These data suggested that EMT signaling could be, at least partially, cell-specific despite going through the same pathway of EMT induction. Indeed, ChIP-seq analysis in non-EMT models previously revealed that TGFβ-induced specific recruitment of SMAD3 on target genes was dependent of the cell type13. However, among these EMT-modulated genes, some seemed to be similarly regulated in our models (Supp Table 4 and Supp Table 5) and, in particular, the previously identified EMT markers CDH1, EPCAM, VIMENTIN, and MMPs. When comparing the list of the ten most upregulated genes in MCF10A and H358 treated with TGFβ/OSM (Oncostatin M) with our data, we observed that four genes (GPR68, SERPINE1, ADAM19, SLAMF8) were also found to be upregulated in our models and three additional genes (FAP, MMP9, SCG5) were upregulated in two out of three of our models following TGFβ/TNFα treatment14. Moreover, 9/10 of these genes were also previously reported as upregulated in the EMT-induced A549 model15. These data strongly suggested that few genes were similarly regulated in different EMT models.
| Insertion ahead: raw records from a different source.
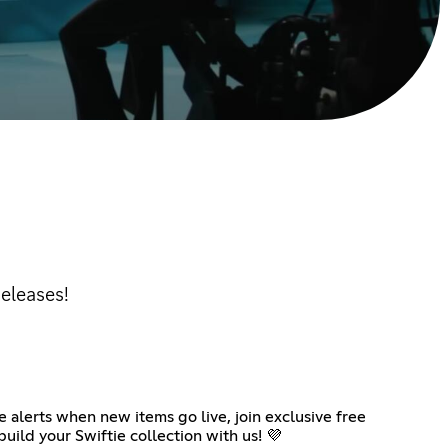
releases!
 alerts when new items go live, join exclusive free
uild your Swiftie collection with us! 💜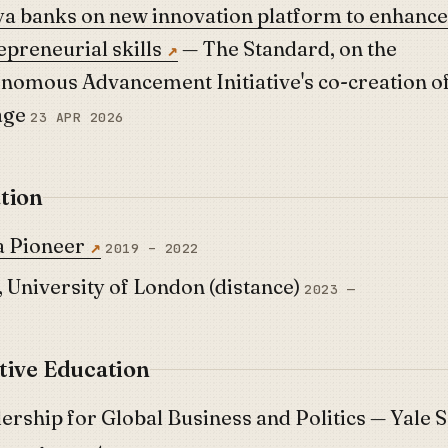
a banks on new innovation platform to enhance
epreneurial skills
— The Standard, on the
nomous Advancement Initiative's co-creation o
age
23 APR 2026
tion
 Pioneer
2019 – 2022
 University of London (distance)
2023 —
tive Education
ership for Global Business and Politics — Yale 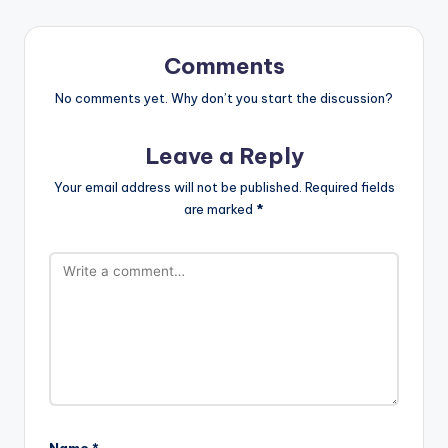
Comments
No comments yet. Why don’t you start the discussion?
Leave a Reply
Your email address will not be published.
Required fields
are marked
*
Name
*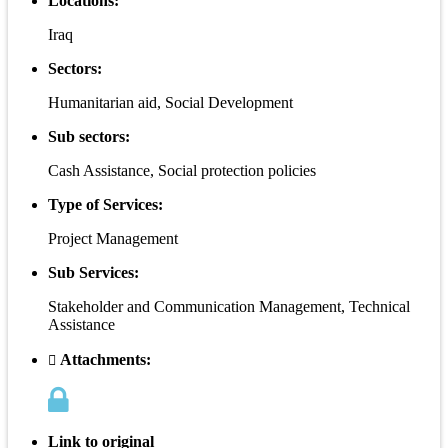
Locations:
Iraq
Sectors:
Humanitarian aid, Social Development
Sub sectors:
Cash Assistance, Social protection policies
Type of Services:
Project Management
Sub Services:
Stakeholder and Communication Management, Technical
Assistance
Attachments:
Link to original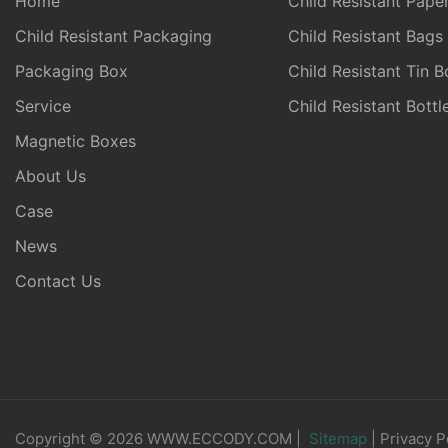
Home
Child Resistant Pape
Child Resistant Packaging
Child Resistant Bags
Packaging Box
Child Resistant Tin B
Service
Child Resistant Bott
Magnetic Boxes
About Us
Case
News
Contact Us
Copyright © 2026 WWW.ECCODY.COM |
Sitemap
|
Privacy P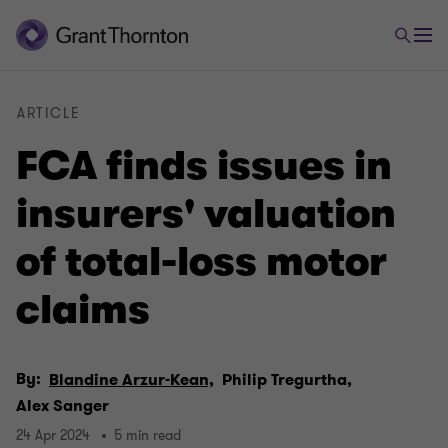
ARTICLE
FCA finds issues in
insurers' valuation
of total-loss motor
claims
By:
Blandine Arzur-Kean,
Philip Tregurtha,
Alex Sanger
24 Apr 2024
5 min read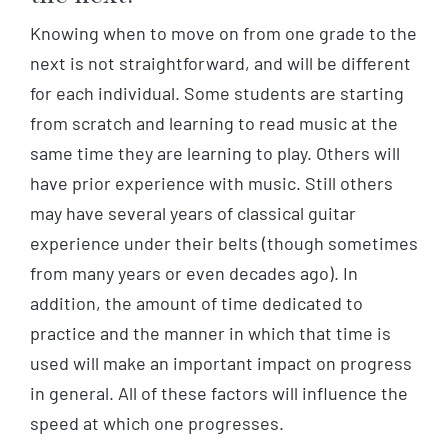
Knowing when to move on from one grade to the
next is not straightforward, and will be different
for each individual. Some students are starting
from scratch and learning to read music at the
same time they are learning to play. Others will
have prior experience with music. Still others
may have several years of classical guitar
experience under their belts (though sometimes
from many years or even decades ago). In
addition, the amount of time dedicated to
practice and the manner in which that time is
used will make an important impact on progress
in general. All of these factors will influence the
speed at which one progresses.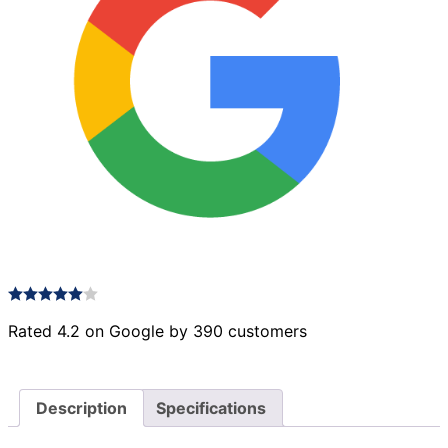
Rated 4.2 on Google by 390 customers
Description
Specifications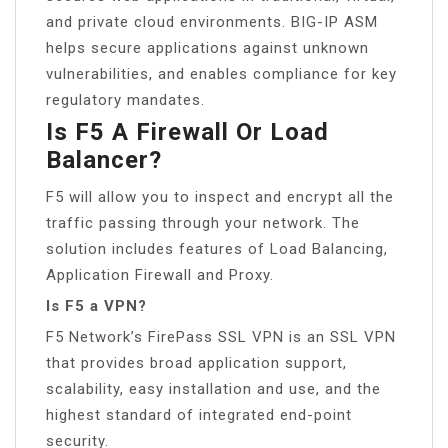
and private cloud environments. BIG-IP ASM
helps secure applications against unknown
vulnerabilities, and enables compliance for key
regulatory mandates.
Is F5 A Firewall Or Load
Balancer?
F5 will allow you to inspect and encrypt all the
traffic passing through your network. The
solution includes features of Load Balancing,
Application Firewall and Proxy.
Is F5 a VPN?
F5 Network’s FirePass SSL VPN is an SSL VPN
that provides broad application support,
scalability, easy installation and use, and the
highest standard of integrated end-point
security.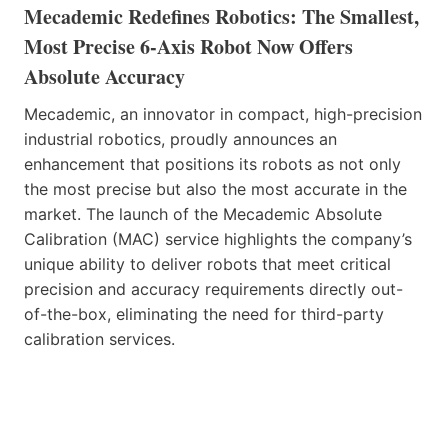
Mecademic Redefines Robotics: The Smallest,
Most Precise 6-Axis Robot Now Offers
Absolute Accuracy
Mecademic, an innovator in compact, high-precision
industrial robotics, proudly announces an
enhancement that positions its robots as not only
the most precise but also the most accurate in the
market. The launch of the Mecademic Absolute
Calibration (MAC) service highlights the company’s
unique ability to deliver robots that meet critical
precision and accuracy requirements directly out-
of-the-box, eliminating the need for third-party
calibration services.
Moreover, ADAM19 and MMP9 were also highly expressed in the mesenchymal MDA-MB-231 cells and strongly increased in the EMT-induced MDA-MB-157 cells (Supp Fig. 7).

We also described several genes with high differences of expression between control and EMT-induced cells in the three models but that have never been related to EMT. For example, the expression of the poorly described C15orf48 lncRNA, which has already been associated with cancer, was overexpressed (about 45-fold)16. DHRS2, overexpressed in the 3 cell models (about 38.9-fold) and encoding a dehydrogenase/reductase, has recently been associated with gastric carcinogenesis and 5-FU resistance17. On the opposite, the expression of PPFIBP2 was downregulated in all our models (about 10-fold). Although very few data are currently available, PPFIBP2 loci has been recently associated with increased probability of prostate cancer18. Altogether these data showed that all these genes might be considered as new markers of EMT in cancer.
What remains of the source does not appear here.